Saturday, February 26, 2011

Do I Need a Miracle? Or a Solution?

Sometimes I'm faced with a problem that I pray about - and nothing seems to happen. So I pray some more...

For the past five years, I have been praying for an end to my type 2 diabetes... And of course I have been trying to eat more healthily, too. There are encouraging times when my blood sugar levels stabilize, or even go down to a healthier level. And then, out of the blue (it seems), they increase again, inexplicably... And I wonder why I bother trying so hard - if in spite of all my efforts, I'm moving backwards, not forwards!

Then a few weeks or months later I find out that my body has been fighting an infection (such an abscessed tooth), causing my glucose levels to increase.

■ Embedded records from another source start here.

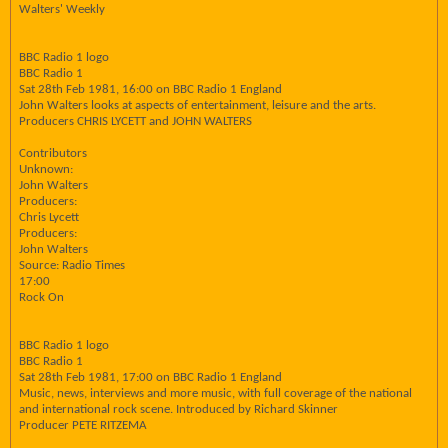
Walters' Weekly
BBC Radio 1 logo
BBC Radio 1
Sat 28th Feb 1981, 16:00 on BBC Radio 1 England
John Walters looks at aspects of entertainment, leisure and the arts.
Producers CHRIS LYCETT and JOHN WALTERS
Contributors
Unknown:
John Walters
Producers:
Chris Lycett
Producers:
John Walters
Source: Radio Times
17:00
Rock On
BBC Radio 1 logo
BBC Radio 1
Sat 28th Feb 1981, 17:00 on BBC Radio 1 England
Music, news, interviews and more music, with full coverage of the national
and international rock scene. Introduced by Richard Skinner
Producer PETE RITZEMA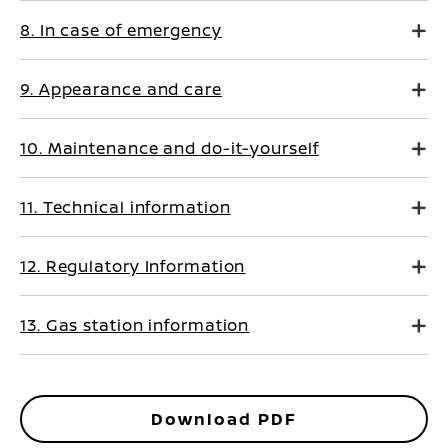
8. In case of emergency
9. Appearance and care
10. Maintenance and do-it-yourself
11. Technical information
12. Regulatory Information
13. Gas station information
Download PDF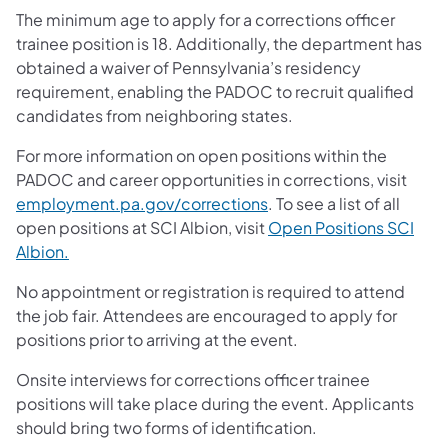
The minimum age to apply for a corrections officer
trainee position is 18. Additionally, the department has
obtained a waiver of Pennsylvania’s residency
requirement, enabling the PADOC to recruit qualified
candidates from neighboring states.
For more information on open positions within the
PADOC and career opportunities in corrections, visit
employment.pa.gov/corrections
. To see a list of all
open positions at SCI Albion, visit
Open Positions SCI
Albion.
No appointment or registration is required to attend
the job fair. Attendees are encouraged to apply for
positions prior to arriving at the event.
Onsite interviews for corrections officer trainee
positions will take place during the event. Applicants
should bring two forms of identification.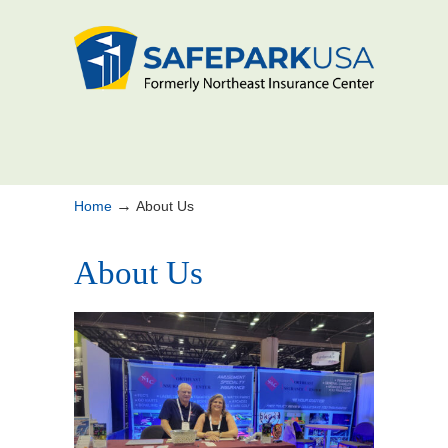
→
Home
About Us
About Us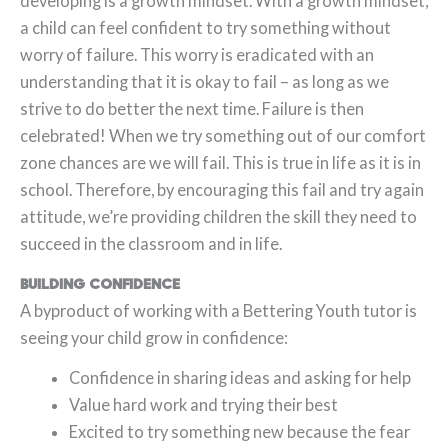
developing is a growth mindset. With a growth mindset,
a child can feel confident to try something without
worry of failure. This worry is eradicated with an
understanding that it is okay to fail – as long as we
strive to do better the next time. Failure is then
celebrated! When we try something out of our comfort
zone chances are we will fail. This is true in life as it is in
school. Therefore, by encouraging this fail and try again
attitude, we’re providing children the skill they need to
succeed in the classroom and in life.
Building Confidence
A byproduct of working with a Bettering Youth tutor is
seeing your child grow in confidence:
Confidence in sharing ideas and asking for help
Value hard work and trying their best
Excited to try something new because the fear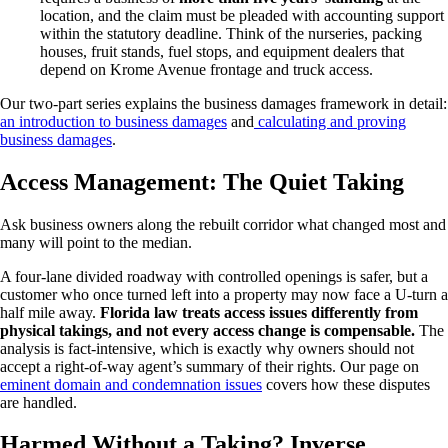
location, and the claim must be pleaded with accounting support
within the statutory deadline. Think of the nurseries, packing
houses, fruit stands, fuel stops, and equipment dealers that
depend on Krome Avenue frontage and truck access.
Our two-part series explains the business damages framework in detail:
an introduction to business damages
and
calculating and proving
business damages
.
Access Management: The Quiet Taking
Ask business owners along the rebuilt corridor what changed most and
many will point to the median.
A four-lane divided roadway with controlled openings is safer, but a
customer who once turned left into a property may now face a U-turn a
half mile away.
Florida law treats access issues differently from
physical takings, and not every access change is compensable.
The
analysis is fact-intensive, which is exactly why owners should not
accept a right-of-way agent’s summary of their rights. Our page on
eminent domain and condemnation issues
covers how these disputes
are handled.
Harmed Without a Taking? Inverse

But in the meantime, I've allowed myself to fall back to the unhealthy eating habits that contributed to my problem in the first place!

This cycle has been going on for nearly six years now... Effort, progress, discouragement, defeat, renewed effort... An in the meantime, I have been praying for a miracle: I want the problem to go away! But it hasn't!

Why?!

It recently occurred to me that a miracle would not teach me what I need to know... and practice: The principles of healthy eating... Years of not eating enough vegetables - and having too many high-carb energy boosts have given me bad habits... and high blood sugar.

I would love for the problem to evaporate... so that I could go back to eating the food I love! (In other words, I want a miracle, so that I can resume my bad eating habits!)

Hmmmm... I wonder if that's why my miracle hasn't happened!